Posted by: Kathy Krywicki
From the Old Time Stuff (OTS) column May 30, 1931 Ottawa Citizen the note about a house built 34 years prior, that is, in 1897, as the first house on Sunnyside Avenue east of Bank Street.
A Part of Ottawa Was Known as Oakland Heights
That was when C.C. Ray some 35 years ago put on a subdivision which embraced Bank, Sunnyside, Belmont and Riverdale. Sunnyside Ave. East of Bank Street had a high grade.
When Wm H. Sproule built a home on Sunnyside Avenue just east of Bank Street, thirty-four years ago, his was the only house on that street east of Bank Street. There were a few houses west of Bank, not many at that—possibly half a dozen.

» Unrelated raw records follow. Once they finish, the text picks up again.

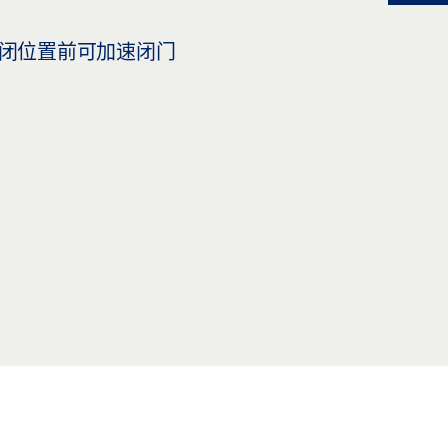
闭位置前可加速闭门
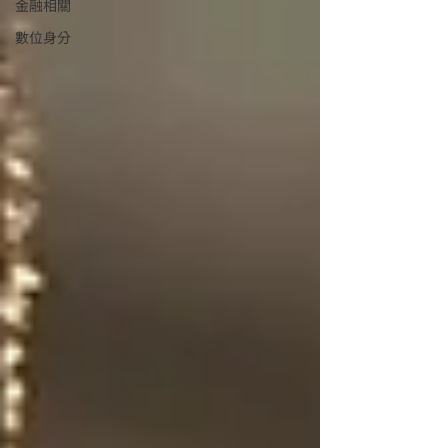
金融相關
數位身分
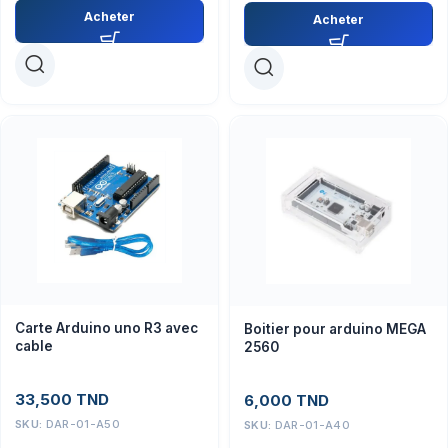
Acheter
Acheter
Carte Arduino uno R3 avec
Boitier pour arduino MEGA
cable
2560
33,500
TND
6,000
TND
SKU:
DAR-01-A50
SKU:
DAR-01-A40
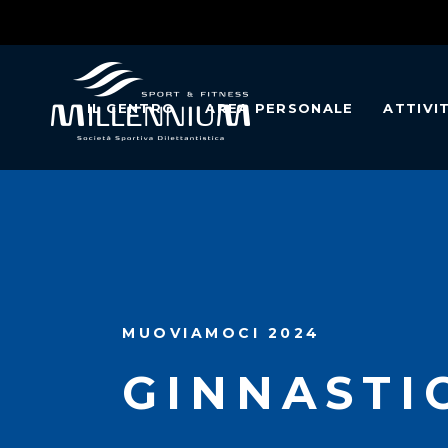
IL CENTRO
AREA PERSONALE
ATTIVI
MUOVIAMOCI 2024
GINNASTI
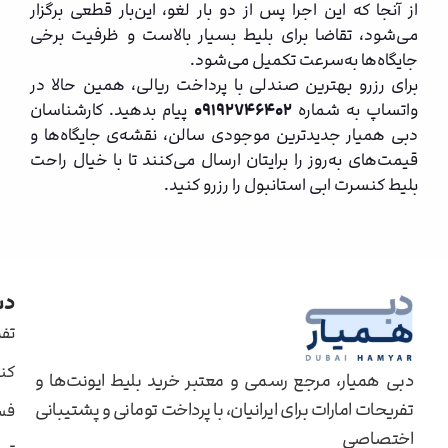
از آنجا که این اجرا پس از دو بار لغو، این‌بار قطعی برگزار
می‌شود، تقاضا برای بلیط بسیار بالاست و ظرفیت برخی
جایگاه‌ها به‌سرعت تکمیل می‌شود.
برای رزرو بهترین صندلی با پرداخت ریالی، همین حالا در
واتساپ به شماره
۰۹۱۹۲۷۴۶۴۰۲
پیام بدهید. کارشناسان
دبی همیار جدیدترین موجودی سالن، نقشه‌ی جایگاه‌ها و
قیمت‌های به‌روز را برایتان ارسال می‌کنند تا با خیال راحت
بلیط کنسرت ابی استانبول را رزرو کنید.
دس
تف
کن
دبی همیار، مرجع رسمی و معتبر خرید بلیط ایونت‌ها و
تفریحات امارات برای ایرانیان، با پرداخت تومانی و پشتیبانی
فس
اختصاصی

Mr. Sproule tells us that when he moved on to Sunnyside avenue the grade of the street was much higher than now—from four to five feet near Bank and from 5 to 10 feet closer to Riverdale.

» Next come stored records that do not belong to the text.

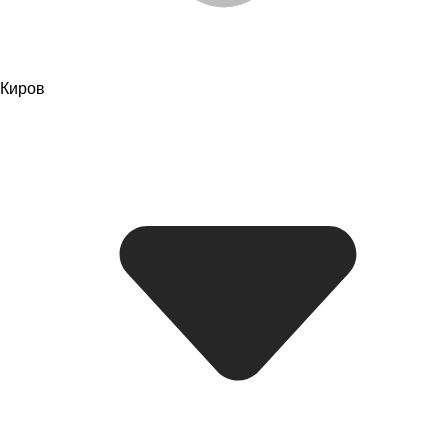
Киров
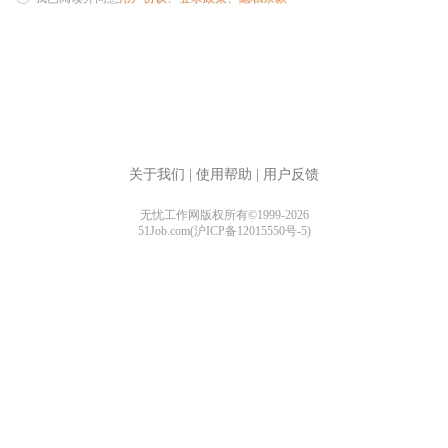
关于我们
|
使用帮助
|
用户反馈
无忧工作网版权所有©1999-2026
51Job.com(沪ICP备12015550号-5)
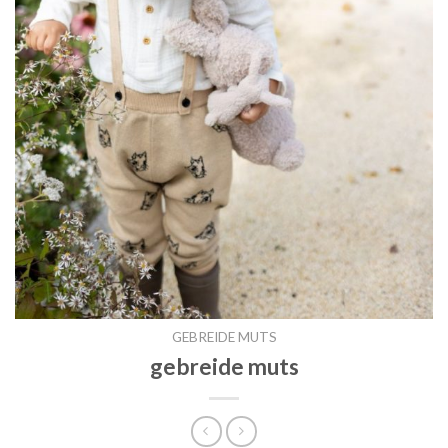
GEBREIDE MUTS
gebreide muts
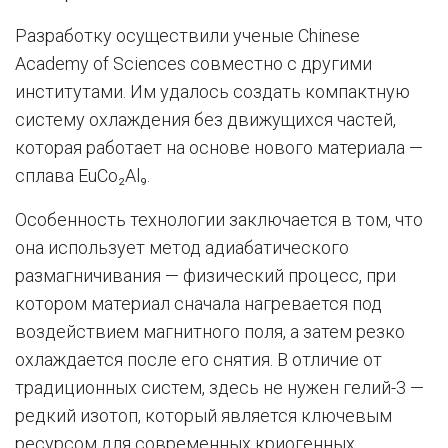
Разработку осуществили ученые Chinese
Academy of Sciences совместно с другими
институтами. Им удалось создать компактную
систему охлаждения без движущихся частей,
которая работает на основе нового материала —
сплава EuCo₂Al₉.
Особенность технологии заключается в том, что
она использует метод адиабатического
размагничивания — физический процесс, при
котором материал сначала нагревается под
воздействием магнитного поля, а затем резко
охлаждается после его снятия. В отличие от
традиционных систем, здесь не нужен гелий-3 —
редкий изотоп, который является ключевым
ресурсом для современных криогенных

The grade remained that way till after 1907, when Ottawa South became part of Ottawa.
Called Oakland Heights
At that time the district between Sunnyside, Belmont, Bank and Riverdale was known as Oakland Heights. The land was owned by Mr. C.C. Ray (who is still with us) and was subdivided by him under that title. But after some years, (after it became part of the city, this subdivision and all other subdivisions assumed the general title of “Ottawa South”, a title which it holds to this day.
The McKay Home
When Mr. Sproule moved on to Sunnyside Avenue there was no big convent behind him, as at present. The property was then still in the hands of the Thomas McKay family.
Mr. Sproule as a pioneer has watched Ottawa South grow from a very little place to a place of size and importance.
Note: Wm H. Sproule, a jeweller, is listed in the 1909 Ottawa city directory at 151 Sunnyside, one house east of Bank Street. The numbering along the street changed in 1916 and the house number is now 271 Sunnyside.